Some players from teams that could easily end up as a six or seven seed that will be great all-around producers are Jonathan Brockman of Washington, Jonny Flynn and Eric Devendorf from Syracuse, Toney Douglas of Florida State, and Marcus Thornton of LSU.

Other safe picks from teams that will likely will be seed an eight through 10 include South Carolina's Devan Downey, West Virginia's Da'Sean Butler, Utah center Luke Nevill, Boston College's Tyrese Rice, and Arizona's duo of Jordan Hill and Chase Budinger.

b) There are a few players across the country on teams that will likely go one and done that will be just as valuable if not more valuable than players on teams who will play two games.

The player who sticks out the most to fit this bill is Stephen Curry. As long as the Davidson guard doesn't go up against an extremely strong defensive team, Curry should be good for about 30 points, a handful of assists, and several three-pointers, which all score points in March Madness One and Done.

Plus with Curry you get a guy who could easily lead his team to an upset on any given night. If Davidson does pull an upset, having Curry on your roster will set your team apart by a lot.

Do not save Curry for the second weekend if you plan on picking him at some point. He's too talented to waste if he doesn't make it through the first weekend.

Other players that can make enough noise in the first round to be worth picking: Robert Morris guard Jeremy Chappell, VCU guard Eric Maynor, Kentucky's Jodie Meeks, UT-Martin's Lester Hudson, Notre Dame's Luke Harangody, and Virginia Military Institute's Holmes twins. Being able to pick those players will depend on whether their teams can actually make the tournament.

c) For your first weekend picks, generally stay away from players on teams that receive a top four seed.

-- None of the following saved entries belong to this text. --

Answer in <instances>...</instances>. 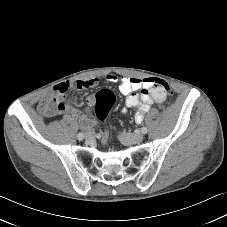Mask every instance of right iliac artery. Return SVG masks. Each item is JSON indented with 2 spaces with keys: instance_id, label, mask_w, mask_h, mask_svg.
Masks as SVG:
<instances>
[{
  "instance_id": "right-iliac-artery-1",
  "label": "right iliac artery",
  "mask_w": 227,
  "mask_h": 227,
  "mask_svg": "<svg viewBox=\"0 0 227 227\" xmlns=\"http://www.w3.org/2000/svg\"><path fill=\"white\" fill-rule=\"evenodd\" d=\"M83 138H84V133L83 132L78 133L77 139L82 140Z\"/></svg>"
}]
</instances>
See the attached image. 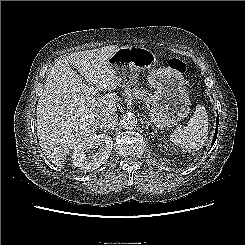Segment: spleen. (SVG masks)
I'll return each instance as SVG.
<instances>
[{
    "label": "spleen",
    "instance_id": "3e777b00",
    "mask_svg": "<svg viewBox=\"0 0 245 245\" xmlns=\"http://www.w3.org/2000/svg\"><path fill=\"white\" fill-rule=\"evenodd\" d=\"M208 116L203 105L199 104L184 129H176L171 134V141L187 151H198L206 143L208 135Z\"/></svg>",
    "mask_w": 245,
    "mask_h": 245
}]
</instances>
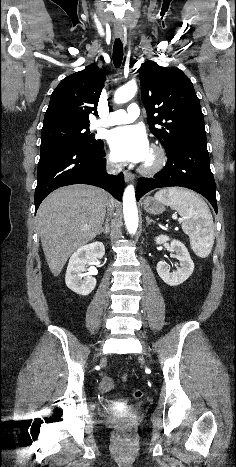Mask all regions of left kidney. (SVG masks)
<instances>
[{"mask_svg": "<svg viewBox=\"0 0 236 467\" xmlns=\"http://www.w3.org/2000/svg\"><path fill=\"white\" fill-rule=\"evenodd\" d=\"M170 241L166 235H160L155 238L156 244H164ZM170 251L175 253V258L179 260L180 267L173 272L167 267L166 262L160 261L157 264L156 270L160 278L170 286H177L186 281L194 270V263L185 245L178 240H171Z\"/></svg>", "mask_w": 236, "mask_h": 467, "instance_id": "left-kidney-1", "label": "left kidney"}]
</instances>
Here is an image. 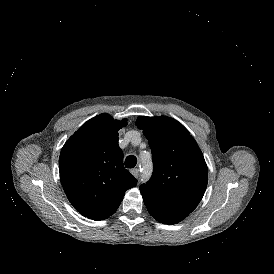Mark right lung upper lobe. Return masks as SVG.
<instances>
[{"mask_svg": "<svg viewBox=\"0 0 274 274\" xmlns=\"http://www.w3.org/2000/svg\"><path fill=\"white\" fill-rule=\"evenodd\" d=\"M127 120L100 114L82 125L63 146L60 180L71 204L85 217L103 220L118 209L137 180L123 166L118 130Z\"/></svg>", "mask_w": 274, "mask_h": 274, "instance_id": "right-lung-upper-lobe-1", "label": "right lung upper lobe"}]
</instances>
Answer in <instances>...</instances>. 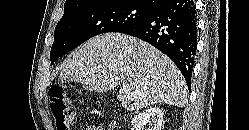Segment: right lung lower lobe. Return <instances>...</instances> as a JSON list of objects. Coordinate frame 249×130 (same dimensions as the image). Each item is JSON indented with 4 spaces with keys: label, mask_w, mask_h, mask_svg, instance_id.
<instances>
[{
    "label": "right lung lower lobe",
    "mask_w": 249,
    "mask_h": 130,
    "mask_svg": "<svg viewBox=\"0 0 249 130\" xmlns=\"http://www.w3.org/2000/svg\"><path fill=\"white\" fill-rule=\"evenodd\" d=\"M120 33L142 39L166 54L190 87L197 45V18L192 0H165L146 19Z\"/></svg>",
    "instance_id": "right-lung-lower-lobe-1"
}]
</instances>
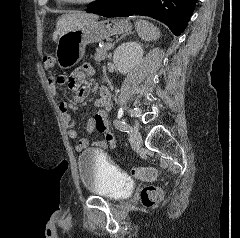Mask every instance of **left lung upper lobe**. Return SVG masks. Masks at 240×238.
Here are the masks:
<instances>
[{"mask_svg": "<svg viewBox=\"0 0 240 238\" xmlns=\"http://www.w3.org/2000/svg\"><path fill=\"white\" fill-rule=\"evenodd\" d=\"M99 1H100V0H97V1H95V2H93V3H91V4H89V5H88V8H89V7H92V6H94V5H96Z\"/></svg>", "mask_w": 240, "mask_h": 238, "instance_id": "left-lung-upper-lobe-1", "label": "left lung upper lobe"}]
</instances>
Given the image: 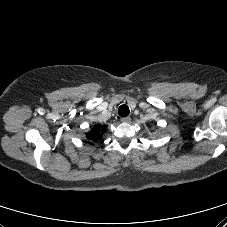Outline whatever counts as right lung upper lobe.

There are a few expectations to this rule. There are a few teams that are so stacked with multiple high production players that they'd be a waste to not use at least one player per weekend.

The first team that fits this bill is North Carolina. UNC plays a very up-tempo style of basketball, so naturally the team's statistics are inflated by about 10 to 15 percent.

Tyler Hansbrough would be a great first weekend pick because of the depth of the center position when looking at the top teams in the country. Oklahoma's Blake Griffin, UConn's Hasheem Thabeet, and Pittsburgh's DeJuan Blair will likely all be available late in the tournament.

Ty Lawson and Wayne Ellington are decent picks for the first round, but the top contenders aren't as deep at the guard spot, so saving Lawson and Ellington is probably a good idea.

There is also a second team that's not very deep, but very talented. Marquette gets the majority of its production from just four players: Jerel McNeal, Wesley Matthews, Lazar Hayward, and Dominic James. McNeal and Matthews are your best bets to grab a player from the Golden Eagles for the first weekend. They will score a bunch of points, grab a few boards, and create steals, as well as drill several three-pointers.